= Projections onto convex sets =

In mathematics, projections onto convex sets (POCS), sometimes known as the alternating projection method, is a method to find a point in the intersection of two closed convex sets. It is a very simple algorithm and has been rediscovered many times. The simplest case, when the sets are affine spaces, was analyzed by John von Neumann. The case when the sets are affine spaces is special, since the iterates not only converge to a point in the intersection (assuming the intersection is non-empty) but to the orthogonal projection of the point onto the intersection. For general closed convex sets, the limit point need not be the projection.
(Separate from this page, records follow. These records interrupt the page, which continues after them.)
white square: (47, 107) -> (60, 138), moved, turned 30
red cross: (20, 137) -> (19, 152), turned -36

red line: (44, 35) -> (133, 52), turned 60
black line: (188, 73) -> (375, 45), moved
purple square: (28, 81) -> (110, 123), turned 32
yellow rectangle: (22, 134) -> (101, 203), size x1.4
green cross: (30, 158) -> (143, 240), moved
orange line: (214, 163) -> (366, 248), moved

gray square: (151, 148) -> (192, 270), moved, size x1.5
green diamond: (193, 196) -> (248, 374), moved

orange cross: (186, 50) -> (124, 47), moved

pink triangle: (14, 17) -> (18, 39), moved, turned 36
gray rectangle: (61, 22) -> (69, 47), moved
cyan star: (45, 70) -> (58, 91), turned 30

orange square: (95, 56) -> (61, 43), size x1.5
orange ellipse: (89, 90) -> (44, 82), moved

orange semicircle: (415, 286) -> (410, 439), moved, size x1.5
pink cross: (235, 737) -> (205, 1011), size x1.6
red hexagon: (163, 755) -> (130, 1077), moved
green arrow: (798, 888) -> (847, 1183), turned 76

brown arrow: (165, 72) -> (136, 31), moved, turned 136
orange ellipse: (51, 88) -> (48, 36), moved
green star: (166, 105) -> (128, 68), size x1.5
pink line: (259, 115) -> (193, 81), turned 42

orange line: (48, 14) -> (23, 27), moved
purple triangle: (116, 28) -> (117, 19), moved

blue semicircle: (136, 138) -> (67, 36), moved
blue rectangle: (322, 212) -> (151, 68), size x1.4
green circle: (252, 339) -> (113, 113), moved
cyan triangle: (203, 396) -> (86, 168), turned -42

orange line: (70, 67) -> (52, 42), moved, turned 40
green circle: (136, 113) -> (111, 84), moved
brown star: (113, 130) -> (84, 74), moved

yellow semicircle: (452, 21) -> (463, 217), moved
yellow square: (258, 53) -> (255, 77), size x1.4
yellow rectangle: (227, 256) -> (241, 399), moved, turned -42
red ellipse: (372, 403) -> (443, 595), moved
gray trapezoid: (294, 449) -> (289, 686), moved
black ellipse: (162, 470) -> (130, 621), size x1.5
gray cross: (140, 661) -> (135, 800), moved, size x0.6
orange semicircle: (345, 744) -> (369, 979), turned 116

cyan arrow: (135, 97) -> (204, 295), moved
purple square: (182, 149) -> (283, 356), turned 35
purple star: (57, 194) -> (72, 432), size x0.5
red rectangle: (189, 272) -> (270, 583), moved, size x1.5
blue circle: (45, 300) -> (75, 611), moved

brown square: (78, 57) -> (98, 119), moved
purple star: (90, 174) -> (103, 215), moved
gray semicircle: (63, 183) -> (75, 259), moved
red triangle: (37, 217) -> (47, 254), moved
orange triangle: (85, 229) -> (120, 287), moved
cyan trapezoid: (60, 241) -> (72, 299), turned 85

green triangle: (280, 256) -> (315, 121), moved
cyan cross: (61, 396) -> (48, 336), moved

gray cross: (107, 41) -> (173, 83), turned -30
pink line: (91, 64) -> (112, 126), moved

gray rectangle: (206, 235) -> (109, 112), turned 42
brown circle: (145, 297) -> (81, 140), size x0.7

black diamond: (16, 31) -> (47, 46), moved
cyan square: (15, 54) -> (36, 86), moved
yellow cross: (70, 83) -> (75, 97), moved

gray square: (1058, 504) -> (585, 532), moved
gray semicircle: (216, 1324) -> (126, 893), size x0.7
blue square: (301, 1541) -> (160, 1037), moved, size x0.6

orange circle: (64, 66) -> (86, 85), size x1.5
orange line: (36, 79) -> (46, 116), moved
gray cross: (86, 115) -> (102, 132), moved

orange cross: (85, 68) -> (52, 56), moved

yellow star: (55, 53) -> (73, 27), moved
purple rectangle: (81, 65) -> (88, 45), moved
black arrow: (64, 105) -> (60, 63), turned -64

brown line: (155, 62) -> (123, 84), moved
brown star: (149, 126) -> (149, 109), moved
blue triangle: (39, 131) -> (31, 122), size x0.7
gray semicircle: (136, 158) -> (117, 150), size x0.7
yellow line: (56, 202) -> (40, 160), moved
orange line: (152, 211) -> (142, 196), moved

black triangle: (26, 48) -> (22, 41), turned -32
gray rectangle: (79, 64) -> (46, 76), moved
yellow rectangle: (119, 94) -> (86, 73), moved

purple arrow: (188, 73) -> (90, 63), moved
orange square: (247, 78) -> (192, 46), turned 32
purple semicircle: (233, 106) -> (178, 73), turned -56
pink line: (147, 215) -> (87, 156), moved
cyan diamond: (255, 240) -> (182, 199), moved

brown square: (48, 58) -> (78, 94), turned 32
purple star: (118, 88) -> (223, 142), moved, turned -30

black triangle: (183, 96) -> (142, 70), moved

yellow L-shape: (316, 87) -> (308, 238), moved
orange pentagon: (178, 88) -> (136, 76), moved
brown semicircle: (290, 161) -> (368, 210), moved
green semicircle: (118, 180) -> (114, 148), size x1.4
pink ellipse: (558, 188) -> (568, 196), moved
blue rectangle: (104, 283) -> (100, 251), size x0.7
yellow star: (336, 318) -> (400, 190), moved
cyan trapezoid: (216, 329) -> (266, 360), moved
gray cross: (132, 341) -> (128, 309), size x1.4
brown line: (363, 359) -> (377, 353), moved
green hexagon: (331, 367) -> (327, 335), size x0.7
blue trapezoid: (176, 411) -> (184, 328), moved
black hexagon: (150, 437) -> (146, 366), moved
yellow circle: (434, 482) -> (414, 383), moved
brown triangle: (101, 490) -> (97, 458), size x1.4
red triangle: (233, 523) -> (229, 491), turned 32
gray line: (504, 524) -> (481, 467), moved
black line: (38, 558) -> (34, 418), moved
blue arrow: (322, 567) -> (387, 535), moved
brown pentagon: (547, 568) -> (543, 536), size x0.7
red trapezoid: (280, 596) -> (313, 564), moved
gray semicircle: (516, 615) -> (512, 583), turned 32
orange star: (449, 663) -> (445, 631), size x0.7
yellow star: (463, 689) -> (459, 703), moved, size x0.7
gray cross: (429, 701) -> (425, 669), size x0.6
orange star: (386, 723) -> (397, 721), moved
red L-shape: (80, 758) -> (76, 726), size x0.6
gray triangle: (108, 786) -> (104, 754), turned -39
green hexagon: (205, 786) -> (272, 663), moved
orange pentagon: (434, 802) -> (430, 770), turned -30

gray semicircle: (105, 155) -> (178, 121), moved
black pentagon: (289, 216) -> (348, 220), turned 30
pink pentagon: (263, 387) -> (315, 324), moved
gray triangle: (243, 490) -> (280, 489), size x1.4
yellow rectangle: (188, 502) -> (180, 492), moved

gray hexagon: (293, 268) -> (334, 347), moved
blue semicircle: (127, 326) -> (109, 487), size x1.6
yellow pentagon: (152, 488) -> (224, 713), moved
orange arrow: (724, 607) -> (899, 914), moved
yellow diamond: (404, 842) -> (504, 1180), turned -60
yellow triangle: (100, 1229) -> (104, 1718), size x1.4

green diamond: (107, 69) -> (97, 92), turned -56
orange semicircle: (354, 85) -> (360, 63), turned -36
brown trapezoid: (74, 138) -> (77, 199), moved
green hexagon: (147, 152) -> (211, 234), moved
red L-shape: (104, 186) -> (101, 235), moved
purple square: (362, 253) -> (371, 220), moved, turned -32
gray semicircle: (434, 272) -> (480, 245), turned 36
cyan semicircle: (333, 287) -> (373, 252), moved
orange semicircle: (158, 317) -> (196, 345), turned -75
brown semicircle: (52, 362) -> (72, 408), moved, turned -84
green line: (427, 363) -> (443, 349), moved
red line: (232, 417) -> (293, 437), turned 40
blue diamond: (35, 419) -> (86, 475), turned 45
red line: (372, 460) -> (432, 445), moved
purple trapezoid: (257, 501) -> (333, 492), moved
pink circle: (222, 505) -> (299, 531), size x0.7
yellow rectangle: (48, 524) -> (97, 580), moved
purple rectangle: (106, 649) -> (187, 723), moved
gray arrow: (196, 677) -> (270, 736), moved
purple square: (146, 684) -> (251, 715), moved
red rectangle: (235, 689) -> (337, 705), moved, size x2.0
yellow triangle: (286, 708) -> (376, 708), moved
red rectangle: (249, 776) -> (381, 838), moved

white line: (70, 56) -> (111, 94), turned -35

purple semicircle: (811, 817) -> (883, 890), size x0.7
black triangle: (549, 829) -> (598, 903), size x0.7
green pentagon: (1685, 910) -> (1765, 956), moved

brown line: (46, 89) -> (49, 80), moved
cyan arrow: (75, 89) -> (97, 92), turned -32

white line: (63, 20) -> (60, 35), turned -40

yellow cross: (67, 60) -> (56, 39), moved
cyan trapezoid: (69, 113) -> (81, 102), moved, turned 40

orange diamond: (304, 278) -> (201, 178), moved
Classical work on the case of two closed convex sets shows that the rate of convergence of the iterates is linear.
There are now extensions that consider cases when there are more than two sets, or when the sets are not convex, or that give faster convergence rates. Analysis of POCS and related methods attempt to show that the algorithm converges (and if so, find the rate of convergence), and whether it converges to the projection of the original point. These questions are largely known for simple cases, but a topic of active research for the extensions. There are also variants of the algorithm, such as Dykstra's projection algorithm. See the references in the further reading section for an overview of the variants, extensions and applications of the POCS method; a good historical background can be found in section III of.

== Algorithm ==

Example on two circles

The POCS algorithm solves the following problem:

 $\text{find} \; x \in \mathbb{R}^n \quad\text{such that}\; x \in C \cap D$

where C and D are closed convex sets.

To use the POCS algorithm, one must know how to project onto the sets C and D separately, via the projections $\mathcal{P}_i$.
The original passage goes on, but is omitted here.